Generations of Education
By Haley Morrill
“The first few days in college for me, as I recall, were pretty confusing, almost like a kaleidoscope.”
Haley: Hi. I'm Haley Morrill, and today I am talking with my dad about him being a first-generation college student. My dad's view of education all started with his parents and their experience in the academic system.
Dad: Well, my mother went to K–12 school in Texas in the early part of the twentieth century. She graduated high school in the 1930s, and my father graduated high school in the early 1940s. And so for them, finishing high school, especially for my mother in a rural area, was a big deal. Not everybody did. For my father, who grew up here in the Bay Area, grew up in, um… San Francisco and in Oakland, it wasn't as big a deal to finish high school, but still a lot of people didn't. And of course my parents always valued education because neither of them really had much of a chance to go beyond.

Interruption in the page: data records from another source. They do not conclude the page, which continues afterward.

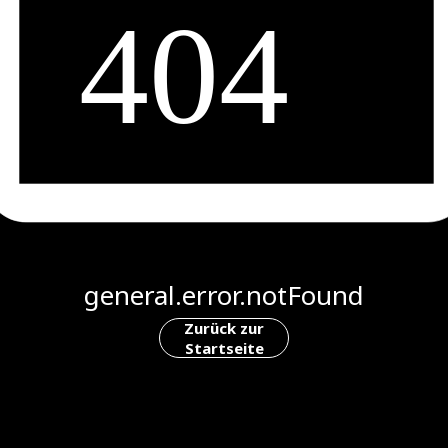
general.error.notFound
Zurück zur
Startseite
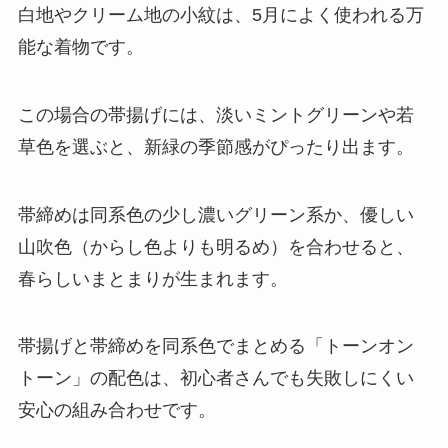
白地やクリーム地の小紋は、5月によく使われる万
能な着物です。
この場合の帯揚げには、淡いミントグリーンや若
草色を選ぶと、新緑の季節感がぴったり出ます。
帯締めは同系色の少し濃いグリーン系か、優しい
山吹色（からし色よりも明るめ）を合わせると、
春らしいまとまりが生まれます。
帯揚げと帯締めを同系色でまとめる「トーンオン
トーン」の配色は、初心者さんでも失敗しにくい
安心の組み合わせです。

Haley: And then many years later, my dad got introduced to college through something he loved.
Dad: Um, I did a lot of sports when I was in high school and I wound up being pretty good at running track. I ran the half mile. So, my… introduction to thinking about college was really through that, through sports. I was interested in going to college to run track, quite frankly.

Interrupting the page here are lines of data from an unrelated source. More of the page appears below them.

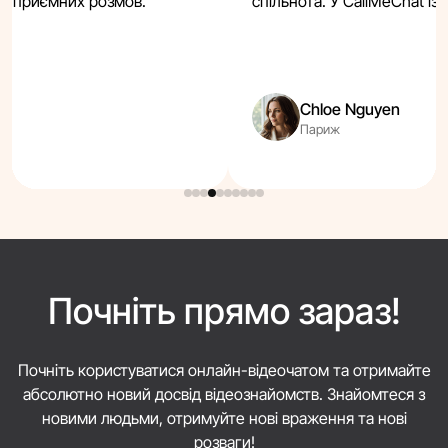
ді приємних розмов.
спільнота. У CallMeChat із
Chloe Nguyen
Париж
Почніть прямо зараз!
Почніть користуватися онлайн-відеочатом та отримайте
абсолютно новий досвід відеознайомств. Знайомтеся з
новими людьми, отримуйте нові враження та нові
розваги!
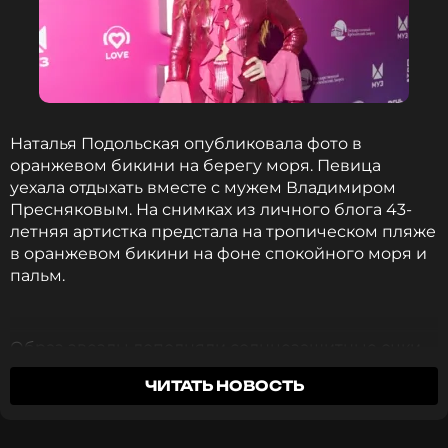
ФОТО: Instagram (запрещенная в России соцсеть;
Наталья Подольская опубликовала фото в
принадлежит компании Meta, признанной
оранжевом бикини на берегу моря. Певица
экстремистской организацией и запрещенной в РФ)
уехала отдыхать вместе с мужем Владимиром
Пресняковым. На снимках из личного блога 43-
Музыкант пожелал жене всегда сохранять
летняя артистка предстала на тропическом пляже
уверенность в себе, сиять и цвести от радости, а
в оранжевом бикини на фоне спокойного моря и
также никогда не сомневаться в таланте.
пальм.
Завершая свое трогательное послание,
Пресняков заверил Подольскую, что приложит
Образ звезды дополняли солнцезащитные очки,
все усилия, чтобы ее глаза всегда светились
серьги-кольца и небольшая ракушка жемчужного
счастьем, и выразил безграничную любовь и
ЧИТАТЬ НОВОСТЬ
оттенка. Подольская призналась поклонникам, что
нежность.
путешествия для нее остаются едва ли не
единственной возможностью взяться за книгу:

Haley: My dad then got accepted to UCSB, and started attending UCSB in the fall of 1976.
Dad: It was… the first few days in college for me, as I recall, were pretty confusing, almost like a kaleidoscope. In fact, I can still remember… so I lived in a dorm right off the campus of UCSB that was a combination athletic dorm and then a whole bunch of people who were just regular students. And so, it was pretty wild. It was the fall of 1976… my parents drove me up to Santa Barbara, and I was sharing a suite of… and I can still recall right at the end of the afternoon, my parents were ready to drive back to Los Angeles, and I can still see us, all three of us, my father, my mother and myself were all wondering, "Okay, now what do we do?" And finally my mother, as she was wont to do, she took charge of the situation and she said, "Okay, well, Cal, I think it's time for us to go. Give us a call the next week," and that was it, and you know, I hugged her and kissed her, and hugged my dad, and off they went, and off I went. And then in the next couple of days, the thing that organized everything for me and kept me grounded was I already had a schedule of workouts with the track team, and I could already go over to the track, which was very near where I was, where the dorm was. And that kept me… kind of going.
Haley: At the end of his four years at UCSB, my dad got to experience a momentous day: his graduation day.

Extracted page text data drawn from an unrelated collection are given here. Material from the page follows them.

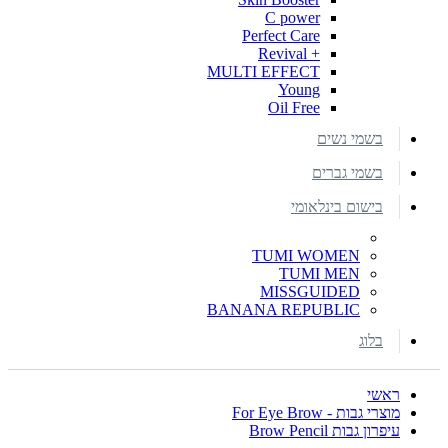
C power
Perfect Care
+ Revival
MULTI EFFECT
Young
Oil Free
בשמי נשים
בשמי גברים
בישום בינלאומי
TUMI WOMEN
TUMI MEN
MISSGUIDED
BANANA REPUBLIC
בלוג
ראשי
מוצרי גבות - For Eye Brow
עיפרון גבות Brow Pencil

Dad: It felt great! I was the first person in my family to graduate. They were so excited. They were just… they were over the moon, um… and my sister came, and I mean she was excited, she was very happy for me. It wasn't her path, but it was my path and that was great. And it was a really momentous occasion because I was the first person to graduate and then I was going to go to graduate school.
Haley: So as I listened to my dad's experience, I realized that even though I'm now entering into a long and sometimes stressful period of applying to colleges myself, I benefit from having someone who blazed a successful path before me and can now help me do the same.